The rocketship interiors are beautifully designed and have a certain quality that puts Gorath out in front of other Toho sci-fi extravaganzas. I wish there were more sequences that utilized the rocketship set.

Even though the highlight for me was the beginning, the rest of the film plays out really well. We get a lot of debate between the smartest men in the United Nations in a series of scenes that play out similarly to 2016’s Shin Godzilla, where politicians and scientists try to find ways to stop the threat destined to destroy their world.

The film also stars several of Toho’s regular actors: Yumi Shirakawa (Rodan, The MysteriansThe H-Man), Takashi Shimura (Gojira, Godzilla Raids Again, The Mysterians, Mothra, Ghidroah, the Three Headed Monster, Frankenstein Conquers the World), Akira Kubo (Matango, Invasion of Astro-Monster, Son of Godzilla, Destroy All Monsters, Space Amoeba), Kumi Mizuno (The Three Treasures, Matango, Invasion of Astro-Monster, Frankenstein Conquers the World, Ebirah, Horror of the Deep, The War of the Gargantuas, Godzilla Against Mechagodzilla, Godzilla: Final Wars) and Ken Uehara (Mothra, Atragon).

Originally, there was no plan for a kaiju monster in this film but since Toho had more success with giant monsters in their movies, Maguma was added in at the last minute.
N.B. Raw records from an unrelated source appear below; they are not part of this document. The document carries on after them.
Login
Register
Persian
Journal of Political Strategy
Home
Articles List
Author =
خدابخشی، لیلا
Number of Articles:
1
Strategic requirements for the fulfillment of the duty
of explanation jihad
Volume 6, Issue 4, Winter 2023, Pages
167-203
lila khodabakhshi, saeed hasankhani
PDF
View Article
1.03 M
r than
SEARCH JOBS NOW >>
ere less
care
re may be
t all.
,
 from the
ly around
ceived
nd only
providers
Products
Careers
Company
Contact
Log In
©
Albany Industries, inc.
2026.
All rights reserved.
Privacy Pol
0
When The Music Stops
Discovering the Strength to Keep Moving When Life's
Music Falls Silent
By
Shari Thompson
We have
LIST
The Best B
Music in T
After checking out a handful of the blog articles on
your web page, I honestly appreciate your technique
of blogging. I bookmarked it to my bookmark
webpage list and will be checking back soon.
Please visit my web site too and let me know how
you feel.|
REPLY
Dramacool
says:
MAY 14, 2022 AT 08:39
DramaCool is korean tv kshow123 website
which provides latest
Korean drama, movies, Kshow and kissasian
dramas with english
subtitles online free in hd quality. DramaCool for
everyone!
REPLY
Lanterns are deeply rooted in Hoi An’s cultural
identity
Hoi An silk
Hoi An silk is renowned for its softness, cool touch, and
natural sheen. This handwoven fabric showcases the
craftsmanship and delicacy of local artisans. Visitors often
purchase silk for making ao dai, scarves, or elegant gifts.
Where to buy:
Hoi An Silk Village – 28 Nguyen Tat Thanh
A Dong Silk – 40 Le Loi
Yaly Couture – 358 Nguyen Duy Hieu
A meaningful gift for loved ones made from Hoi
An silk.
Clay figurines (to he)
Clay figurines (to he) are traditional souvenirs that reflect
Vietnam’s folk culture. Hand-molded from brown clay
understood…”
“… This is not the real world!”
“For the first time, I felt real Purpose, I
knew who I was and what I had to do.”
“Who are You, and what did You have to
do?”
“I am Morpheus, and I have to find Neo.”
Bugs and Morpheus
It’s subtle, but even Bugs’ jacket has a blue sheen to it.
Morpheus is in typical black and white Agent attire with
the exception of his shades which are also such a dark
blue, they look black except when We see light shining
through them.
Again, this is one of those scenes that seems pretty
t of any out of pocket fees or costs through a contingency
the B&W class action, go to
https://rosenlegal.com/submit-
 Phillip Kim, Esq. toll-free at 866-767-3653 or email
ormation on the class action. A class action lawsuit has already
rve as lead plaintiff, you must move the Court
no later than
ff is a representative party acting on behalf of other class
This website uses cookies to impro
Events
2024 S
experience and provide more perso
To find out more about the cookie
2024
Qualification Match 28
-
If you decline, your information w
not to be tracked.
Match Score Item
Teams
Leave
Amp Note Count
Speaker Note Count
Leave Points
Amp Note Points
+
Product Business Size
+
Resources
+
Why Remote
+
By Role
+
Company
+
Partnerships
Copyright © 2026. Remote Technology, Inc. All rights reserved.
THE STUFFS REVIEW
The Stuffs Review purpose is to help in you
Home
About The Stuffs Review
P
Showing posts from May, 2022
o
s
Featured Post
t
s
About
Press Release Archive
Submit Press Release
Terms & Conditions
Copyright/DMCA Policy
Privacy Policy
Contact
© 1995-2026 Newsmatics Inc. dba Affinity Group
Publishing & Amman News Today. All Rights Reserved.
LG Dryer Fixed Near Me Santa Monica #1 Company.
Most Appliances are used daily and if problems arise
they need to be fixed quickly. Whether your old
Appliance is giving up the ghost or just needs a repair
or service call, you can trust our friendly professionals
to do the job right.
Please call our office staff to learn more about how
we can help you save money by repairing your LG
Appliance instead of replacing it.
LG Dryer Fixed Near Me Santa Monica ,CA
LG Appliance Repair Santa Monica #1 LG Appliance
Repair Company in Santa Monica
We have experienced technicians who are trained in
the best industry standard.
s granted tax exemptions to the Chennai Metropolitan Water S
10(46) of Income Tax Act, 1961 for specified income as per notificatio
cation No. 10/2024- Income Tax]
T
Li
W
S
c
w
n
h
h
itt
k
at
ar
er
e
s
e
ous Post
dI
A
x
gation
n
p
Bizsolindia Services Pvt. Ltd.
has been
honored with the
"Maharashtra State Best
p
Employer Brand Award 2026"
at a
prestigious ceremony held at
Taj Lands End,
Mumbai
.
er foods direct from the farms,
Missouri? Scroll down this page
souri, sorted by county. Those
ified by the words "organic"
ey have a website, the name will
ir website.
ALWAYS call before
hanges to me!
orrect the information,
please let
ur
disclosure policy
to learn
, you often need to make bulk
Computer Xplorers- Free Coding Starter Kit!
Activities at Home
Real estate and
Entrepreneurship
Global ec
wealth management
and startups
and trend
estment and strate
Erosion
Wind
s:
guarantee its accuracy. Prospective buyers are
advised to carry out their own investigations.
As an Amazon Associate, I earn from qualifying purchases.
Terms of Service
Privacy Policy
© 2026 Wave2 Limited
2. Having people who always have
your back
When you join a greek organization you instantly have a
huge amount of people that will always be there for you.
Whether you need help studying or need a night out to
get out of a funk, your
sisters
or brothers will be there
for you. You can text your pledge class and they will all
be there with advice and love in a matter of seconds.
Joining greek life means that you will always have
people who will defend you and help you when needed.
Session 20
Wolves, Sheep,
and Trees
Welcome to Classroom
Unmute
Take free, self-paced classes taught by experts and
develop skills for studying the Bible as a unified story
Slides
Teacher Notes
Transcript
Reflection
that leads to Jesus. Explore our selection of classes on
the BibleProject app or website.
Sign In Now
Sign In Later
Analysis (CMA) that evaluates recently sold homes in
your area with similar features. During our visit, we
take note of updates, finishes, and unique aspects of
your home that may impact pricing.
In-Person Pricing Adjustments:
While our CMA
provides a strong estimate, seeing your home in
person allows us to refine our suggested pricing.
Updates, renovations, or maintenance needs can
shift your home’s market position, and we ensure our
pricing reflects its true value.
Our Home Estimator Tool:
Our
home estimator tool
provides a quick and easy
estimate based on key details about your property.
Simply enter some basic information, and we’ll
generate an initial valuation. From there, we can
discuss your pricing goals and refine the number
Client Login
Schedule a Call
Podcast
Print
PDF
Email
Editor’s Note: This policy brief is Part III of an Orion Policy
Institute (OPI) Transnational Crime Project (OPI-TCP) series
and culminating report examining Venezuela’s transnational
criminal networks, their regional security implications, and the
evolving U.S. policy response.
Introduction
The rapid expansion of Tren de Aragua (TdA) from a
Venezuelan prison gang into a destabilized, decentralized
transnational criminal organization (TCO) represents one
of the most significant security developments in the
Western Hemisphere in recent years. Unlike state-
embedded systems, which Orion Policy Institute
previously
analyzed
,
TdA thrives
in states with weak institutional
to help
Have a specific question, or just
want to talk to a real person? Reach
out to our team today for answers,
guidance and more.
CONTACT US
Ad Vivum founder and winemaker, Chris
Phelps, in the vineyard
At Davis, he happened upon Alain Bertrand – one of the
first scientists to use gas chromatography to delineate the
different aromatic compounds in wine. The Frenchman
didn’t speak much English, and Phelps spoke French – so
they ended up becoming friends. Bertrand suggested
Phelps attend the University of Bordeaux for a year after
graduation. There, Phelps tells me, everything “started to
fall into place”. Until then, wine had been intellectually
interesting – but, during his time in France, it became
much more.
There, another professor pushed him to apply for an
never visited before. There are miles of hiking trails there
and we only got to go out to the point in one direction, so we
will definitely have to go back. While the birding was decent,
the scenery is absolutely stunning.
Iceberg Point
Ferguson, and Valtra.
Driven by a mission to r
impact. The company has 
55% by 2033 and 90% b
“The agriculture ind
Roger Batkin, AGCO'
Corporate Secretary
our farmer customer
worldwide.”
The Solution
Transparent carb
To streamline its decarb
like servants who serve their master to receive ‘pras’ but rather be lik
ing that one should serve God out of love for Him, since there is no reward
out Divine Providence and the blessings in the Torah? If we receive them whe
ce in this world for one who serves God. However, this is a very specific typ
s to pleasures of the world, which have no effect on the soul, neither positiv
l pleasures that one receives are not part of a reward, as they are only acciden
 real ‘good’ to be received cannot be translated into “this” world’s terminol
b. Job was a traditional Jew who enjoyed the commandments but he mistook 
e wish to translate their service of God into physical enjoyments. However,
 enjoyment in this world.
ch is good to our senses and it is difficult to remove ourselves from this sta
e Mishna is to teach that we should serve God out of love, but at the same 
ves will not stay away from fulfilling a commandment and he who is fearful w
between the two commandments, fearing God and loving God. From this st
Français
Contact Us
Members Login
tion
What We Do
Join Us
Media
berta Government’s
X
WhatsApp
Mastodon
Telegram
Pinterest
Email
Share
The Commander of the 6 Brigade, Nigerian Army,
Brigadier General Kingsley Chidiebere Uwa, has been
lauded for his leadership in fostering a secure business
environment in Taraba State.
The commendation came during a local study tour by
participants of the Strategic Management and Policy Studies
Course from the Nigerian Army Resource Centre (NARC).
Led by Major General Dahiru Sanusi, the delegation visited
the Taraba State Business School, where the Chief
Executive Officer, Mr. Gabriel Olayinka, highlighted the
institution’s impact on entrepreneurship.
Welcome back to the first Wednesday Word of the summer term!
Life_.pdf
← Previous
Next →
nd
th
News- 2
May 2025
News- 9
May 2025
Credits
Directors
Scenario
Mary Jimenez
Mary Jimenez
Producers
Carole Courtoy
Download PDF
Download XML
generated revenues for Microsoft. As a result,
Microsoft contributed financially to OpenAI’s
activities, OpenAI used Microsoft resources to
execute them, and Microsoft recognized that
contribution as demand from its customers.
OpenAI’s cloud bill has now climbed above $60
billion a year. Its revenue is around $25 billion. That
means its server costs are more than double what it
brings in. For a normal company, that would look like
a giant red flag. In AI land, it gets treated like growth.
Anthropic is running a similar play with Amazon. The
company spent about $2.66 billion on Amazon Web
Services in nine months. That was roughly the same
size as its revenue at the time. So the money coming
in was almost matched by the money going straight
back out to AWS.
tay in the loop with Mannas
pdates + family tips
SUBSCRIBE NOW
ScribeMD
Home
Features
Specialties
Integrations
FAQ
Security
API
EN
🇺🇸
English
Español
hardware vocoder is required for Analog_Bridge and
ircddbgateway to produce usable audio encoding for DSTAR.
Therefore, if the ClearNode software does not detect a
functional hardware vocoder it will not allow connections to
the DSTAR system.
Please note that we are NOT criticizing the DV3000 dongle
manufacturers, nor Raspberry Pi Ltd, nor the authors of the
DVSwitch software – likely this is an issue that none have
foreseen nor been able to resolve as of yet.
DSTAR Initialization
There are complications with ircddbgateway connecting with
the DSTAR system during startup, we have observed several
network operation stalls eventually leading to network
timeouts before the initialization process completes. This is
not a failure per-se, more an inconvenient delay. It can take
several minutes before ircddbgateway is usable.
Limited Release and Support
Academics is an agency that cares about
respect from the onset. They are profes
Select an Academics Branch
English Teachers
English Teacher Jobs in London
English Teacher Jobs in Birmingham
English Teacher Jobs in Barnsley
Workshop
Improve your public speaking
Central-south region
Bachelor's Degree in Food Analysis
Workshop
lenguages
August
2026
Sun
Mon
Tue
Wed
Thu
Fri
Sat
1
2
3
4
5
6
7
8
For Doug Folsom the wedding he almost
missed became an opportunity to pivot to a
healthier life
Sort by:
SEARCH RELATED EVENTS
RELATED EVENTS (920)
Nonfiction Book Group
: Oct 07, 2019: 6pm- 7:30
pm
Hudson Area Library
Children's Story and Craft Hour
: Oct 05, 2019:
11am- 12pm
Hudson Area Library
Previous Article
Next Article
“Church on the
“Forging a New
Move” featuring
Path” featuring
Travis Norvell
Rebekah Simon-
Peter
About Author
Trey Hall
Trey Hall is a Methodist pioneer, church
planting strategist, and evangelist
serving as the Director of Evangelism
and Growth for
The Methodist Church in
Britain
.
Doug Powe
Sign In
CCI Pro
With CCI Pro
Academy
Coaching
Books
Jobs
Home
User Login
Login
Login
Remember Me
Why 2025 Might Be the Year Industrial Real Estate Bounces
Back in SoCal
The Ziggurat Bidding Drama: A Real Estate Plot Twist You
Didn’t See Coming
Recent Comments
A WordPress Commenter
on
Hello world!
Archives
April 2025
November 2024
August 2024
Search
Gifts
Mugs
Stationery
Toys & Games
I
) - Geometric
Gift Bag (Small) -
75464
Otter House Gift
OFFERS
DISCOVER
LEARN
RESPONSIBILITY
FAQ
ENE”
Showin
Additionally, Maguma’s scenes were removed from the American version of the film and scenes with American actors were sprinkled in, similar to the US version of Gojira known in the States as Godzilla, King of the Monsters!

Gorath is a great special effects spectacle. It re-teamed Toho’s star director Ishirō Honda and special effects maestro Eiji Tsuburaya and is one of their greatest films that isn’t associated with the Godzilla series that they kick started and worked on for years.

Finally seeing this picture, I was really impressed with it. In fact, it made me wish that Toho spent a lot more time making straight up sci-fi films. Of course, not at the expense of kaiju pictures but Toho just had great skill in creating science fiction. Gorath is exciting and just a really cool motion picture to look at and soak in.